The task
Nothing outside the range below should be printed. Output exactly the lines from the line with "Horseracing Integrity and" to the line with "outset. It is", both included.

Supplied data
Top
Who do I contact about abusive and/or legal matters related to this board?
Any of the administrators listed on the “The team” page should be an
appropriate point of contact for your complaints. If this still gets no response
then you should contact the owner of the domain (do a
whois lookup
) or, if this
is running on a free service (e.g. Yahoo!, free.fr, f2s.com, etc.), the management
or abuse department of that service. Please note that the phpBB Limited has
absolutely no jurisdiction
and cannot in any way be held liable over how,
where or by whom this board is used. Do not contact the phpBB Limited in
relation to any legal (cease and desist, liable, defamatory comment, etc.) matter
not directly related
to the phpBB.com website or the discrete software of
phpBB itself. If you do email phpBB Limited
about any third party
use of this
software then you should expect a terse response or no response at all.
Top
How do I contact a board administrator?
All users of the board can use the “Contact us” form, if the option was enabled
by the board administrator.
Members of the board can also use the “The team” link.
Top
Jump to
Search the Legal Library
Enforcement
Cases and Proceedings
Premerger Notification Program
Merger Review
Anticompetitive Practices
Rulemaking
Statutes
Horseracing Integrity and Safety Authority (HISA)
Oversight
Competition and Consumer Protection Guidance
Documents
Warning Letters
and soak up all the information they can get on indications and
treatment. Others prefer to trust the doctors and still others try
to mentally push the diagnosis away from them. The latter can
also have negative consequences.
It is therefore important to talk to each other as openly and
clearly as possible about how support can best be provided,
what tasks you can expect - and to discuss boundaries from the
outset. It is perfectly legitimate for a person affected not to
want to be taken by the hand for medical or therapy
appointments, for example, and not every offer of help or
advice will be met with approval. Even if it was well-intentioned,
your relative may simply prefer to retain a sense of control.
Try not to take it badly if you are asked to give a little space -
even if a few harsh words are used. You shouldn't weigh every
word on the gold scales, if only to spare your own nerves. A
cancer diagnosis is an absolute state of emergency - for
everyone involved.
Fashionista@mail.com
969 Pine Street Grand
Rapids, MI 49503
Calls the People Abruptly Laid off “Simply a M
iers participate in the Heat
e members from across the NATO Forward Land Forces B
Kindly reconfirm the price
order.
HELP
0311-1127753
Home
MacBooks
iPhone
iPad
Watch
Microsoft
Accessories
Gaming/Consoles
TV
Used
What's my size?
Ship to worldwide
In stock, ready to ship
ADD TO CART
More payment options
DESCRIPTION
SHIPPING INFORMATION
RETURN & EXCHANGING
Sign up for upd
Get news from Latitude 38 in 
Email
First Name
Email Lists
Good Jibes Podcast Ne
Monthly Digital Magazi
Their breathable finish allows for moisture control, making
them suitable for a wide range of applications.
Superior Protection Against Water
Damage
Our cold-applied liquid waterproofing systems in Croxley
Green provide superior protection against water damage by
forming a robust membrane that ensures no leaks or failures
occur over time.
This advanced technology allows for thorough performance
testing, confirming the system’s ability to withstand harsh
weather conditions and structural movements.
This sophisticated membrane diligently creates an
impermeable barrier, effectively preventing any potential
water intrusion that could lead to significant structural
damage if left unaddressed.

Completed task
Horseracing Integrity and Safety Authority (HISA)
Oversight
Competition and Consumer Protection Guidance
Documents
Warning Letters
and soak up all the information they can get on indications and
treatment. Others prefer to trust the doctors and still others try
to mentally push the diagnosis away from them. The latter can
also have negative consequences.
It is therefore important to talk to each other as openly and
clearly as possible about how support can best be provided,
what tasks you can expect - and to discuss boundaries from the
outset. It is perfectly legitimate for a person affected not to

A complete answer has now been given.